Today I was busy at Foxearth Meadows Nature Reserve, doing some one-person jobs that needed doing. I hadn’t really noticed much wildlife all morning, except maybe for the clatter of the odd wood pigeon. Then I sat down to have a break and eat my sarnies.
After a while I began to be aware of the blue tits and great tits coming quite close. I drew breath as I realised a couple of jays were passing nearby along a line of hazel. Then a small group of long-tailed tits bustled past in their busy way. The winged procession continued: a sparrowhawk flew over and a russet-brown wren flew past, low and fast into a thicket; then a kestrel, high above. I realised (by its call) another ‘little brown job’ I was looking at must be a chiffchaff; then a reed bunting, and a mistle thrush, and two robins seemingly competing with their liquid song, not to forget the green woodpeckers in stereo.

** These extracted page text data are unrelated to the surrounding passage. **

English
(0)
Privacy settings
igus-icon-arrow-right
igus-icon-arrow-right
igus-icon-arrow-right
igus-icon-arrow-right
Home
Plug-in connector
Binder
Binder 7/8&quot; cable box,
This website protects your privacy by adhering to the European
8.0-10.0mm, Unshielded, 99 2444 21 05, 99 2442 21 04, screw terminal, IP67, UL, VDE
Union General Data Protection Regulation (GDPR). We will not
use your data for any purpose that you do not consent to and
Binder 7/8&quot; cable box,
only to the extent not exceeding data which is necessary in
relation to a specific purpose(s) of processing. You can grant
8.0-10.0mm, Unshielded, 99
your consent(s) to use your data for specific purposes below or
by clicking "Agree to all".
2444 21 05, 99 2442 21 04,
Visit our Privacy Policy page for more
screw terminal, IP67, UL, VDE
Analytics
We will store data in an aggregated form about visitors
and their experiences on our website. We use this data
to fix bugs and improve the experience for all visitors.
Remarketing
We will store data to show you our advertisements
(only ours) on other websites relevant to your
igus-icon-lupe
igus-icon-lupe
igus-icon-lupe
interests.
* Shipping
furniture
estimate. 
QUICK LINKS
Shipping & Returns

I thought: ‘The birds are there; nature is there … I need to make space to see it all, and take it in’.
My thoughts moved on. God is there too, his word is ‘very near to you. It is in your mouth and in your heart’, as Moses reminded the people in Deuteronomy 30:14. I’m not the quickest person to spot wildlife and not the quickest person to remember to pray.

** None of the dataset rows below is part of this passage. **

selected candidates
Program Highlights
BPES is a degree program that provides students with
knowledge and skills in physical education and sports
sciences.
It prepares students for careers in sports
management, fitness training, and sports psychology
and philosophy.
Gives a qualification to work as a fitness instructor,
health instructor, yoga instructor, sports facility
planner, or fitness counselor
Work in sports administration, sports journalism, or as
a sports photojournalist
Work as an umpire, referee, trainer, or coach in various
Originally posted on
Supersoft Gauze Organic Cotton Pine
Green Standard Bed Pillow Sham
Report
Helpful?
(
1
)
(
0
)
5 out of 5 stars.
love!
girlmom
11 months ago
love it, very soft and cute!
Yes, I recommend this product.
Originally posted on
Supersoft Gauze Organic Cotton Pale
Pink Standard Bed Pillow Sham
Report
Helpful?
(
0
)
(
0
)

Perhaps I need to make more space to look and to listen and to let God speak to me.
A lot of us fill our lives with purposeful activity, and that may include time earmarked for prayer. Maybe prayer needs us to start by making space. The Covid-19 crisis has reduced some of the activity in our lives. Could that help us, and could nature help us, to make space to listen and to open ourselves in prayer to God?
Amidst a passage of warning, the prophet Isaiah (in Isaiah 30:15) conveyed this message from the Sovereign Lord: ‘In repentance and rest is your salvation; in quietness and trust is your strength’.
Maybe the space the crisis has opened up for some of us is the opportunity for that kind of ‘R & R’ in our lives and for us to learn more of that quietness and trust.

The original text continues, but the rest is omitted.